The processes involved in the carbon cycle are essential for marine trophic networks and global climate regulation. Interactions within the microbial loop play key roles in carbon transformation and transport across the food web. The Argentine Patagonian Shelf in the Southwestern Atlantic Ocean is a hotspot for carbon sequestration. However, our understanding of microbial impacts on carbon cycling in this area remains limited. This study examines the microbial community structure and its role in the carbon transformation during a progression of the spring bloom along the Patagonian shelf-break and adjacent ocean. This progression was studied in a latitudinal track where we observed a gradient of Dissolved Organic Matter (DOM) complexity. In the northern area, the bloom termination was characterised by low Chlorophyll-a concentrations, with smaller organisms (Synechococcus) dominating the autotrophic plankton biomass, and high viral concentrations.

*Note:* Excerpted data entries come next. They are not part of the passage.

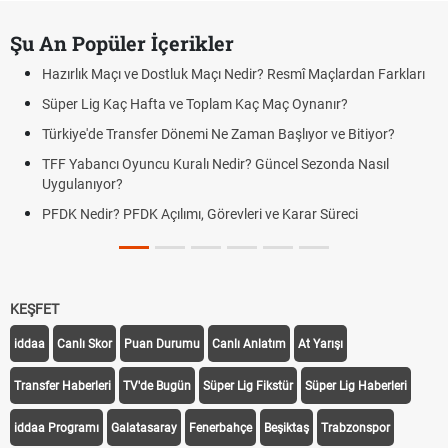
Şu An Popüler İçerikler
Hazırlık Maçı ve Dostluk Maçı Nedir? Resmî Maçlardan Farkları
Süper Lig Kaç Hafta ve Toplam Kaç Maç Oynanır?
Türkiye'de Transfer Dönemi Ne Zaman Başlıyor ve Bitiyor?
TFF Yabancı Oyuncu Kuralı Nedir? Güncel Sezonda Nasıl
Uygulanıyor?
PFDK Nedir? PFDK Açılımı, Görevleri ve Karar Süreci
KEŞFET
iddaa
Canlı Skor
Puan Durumu
Canlı Anlatım
At Yarışı
Transfer Haberleri
TV'de Bugün
Süper Lig Fikstür
Süper Lig Haberleri
iddaa Programı
Galatasaray
Fenerbahçe
Beşiktaş
Trabzonspor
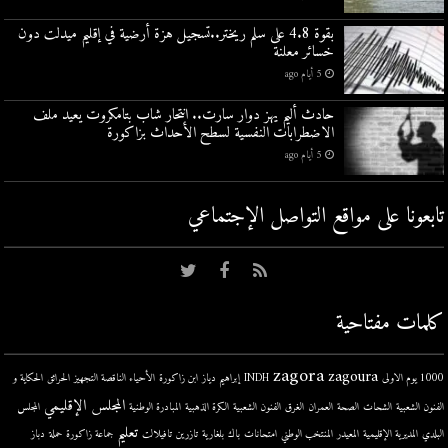
بقوة 4.8 على سلم ريختر..تسجيل هزة أرضية في إقليم ميدلت دون
خسائر معلنة
5 أيام ago
حادث أليم يهز دوار سارت.. انتحار شاب بتامكروت يعيد ملف
الاضطرابات النفسية لسطح الأحداث بزاكورة
5 أيام ago
تابعونا على مواقع التواصل اﻹجتماعي
كلمات مفتاحية
zagora
zagoura
1000 يوم الاولى
INDH
إبراهيم دياز
ابن زاكورة
الأحياء الناقصة التجهيز
الحرائق
الحكاية و
المجلس الإقليمي
الفنون الشعبية
الشحات
الصحة
العمران
الغرق
الفنون الشعبية
الكرة الذهبية
المبادرة الوطنية
المجلس
تعليم
البلدي
المديرية الإقليمية
المعيدر
المنتخب الوطني
امتحانات
باك
بلغارية
تازرين
تافيلالت
جماعة زاكورة
حملة
دباز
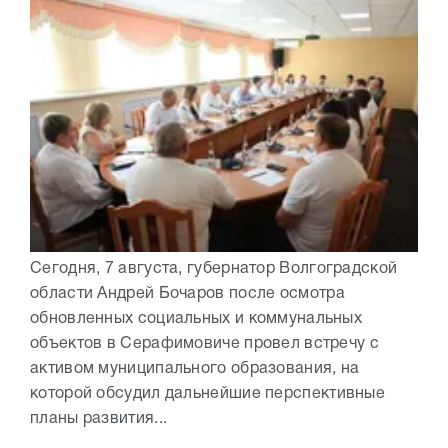
Сегодня, 7 августа, губернатор Волгоградской
области Андрей Бочаров после осмотра
обновленных социальных и коммунальных
объектов в Серафимовиче провел встречу с
активом муниципального образования, на
которой обсудил дальнейшие перспективные
планы развития...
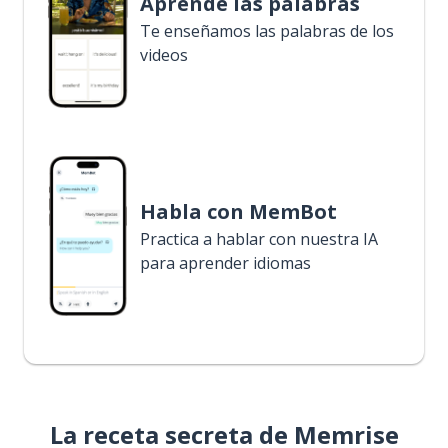
Aprende las palabras
Te enseñamos las palabras de los
videos
Habla con MemBot
Practica a hablar con nuestra IA
para aprender idiomas
La receta secreta de Memrise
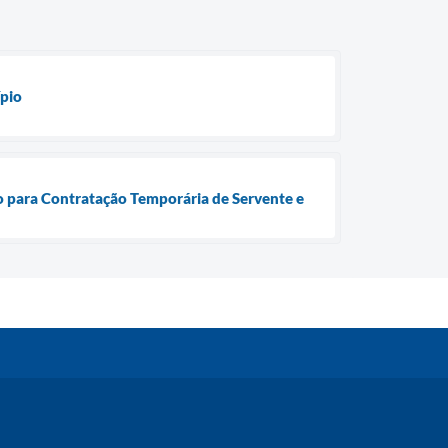
ípio
ro para Contratação Temporária de Servente e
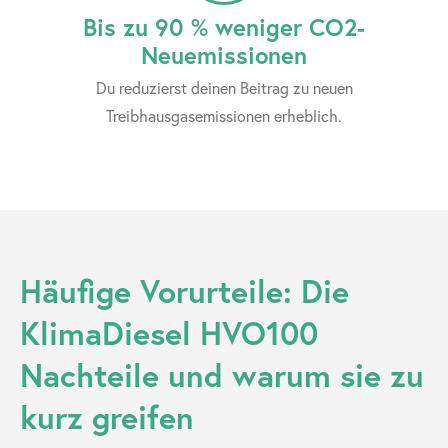
Bis zu 90 % weniger CO2-
Neuemissionen
Du reduzierst deinen Beitrag zu neuen
Treibhausgasemissionen erheblich.
Häufige Vorurteile: Die
KlimaDiesel HVO100
Nachteile und warum sie zu
kurz greifen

DOM showed high humification and aromaticity, indicating an intensified microbial activity by heterotrophic bacteria that followed the production of phytoplankton-derived DOM. In the southern area, high Chlorophyll-a was mainly attributed to large protist plankton, accompanied by abundant heterotrophic bacteria and bioavailable DOM from recent phytoplankton blooms. These results showed that during bloom termination, bacterial production of refractory compounds significantly immobilises carbon, suggesting a potential pathway for carbon sequestration. Additionally, data suggest high carbon retention on the shelf side of the front by microbial transformation and efficient trophic transfer within the microbial community, while the side influenced by the Malvinas Current, presents high carbon export by advection and a higher degree of unutilised carbon from bacterial origin. These findings highlight rapid shifts in carbon dynamics driven by microbial successions during different bloom phases.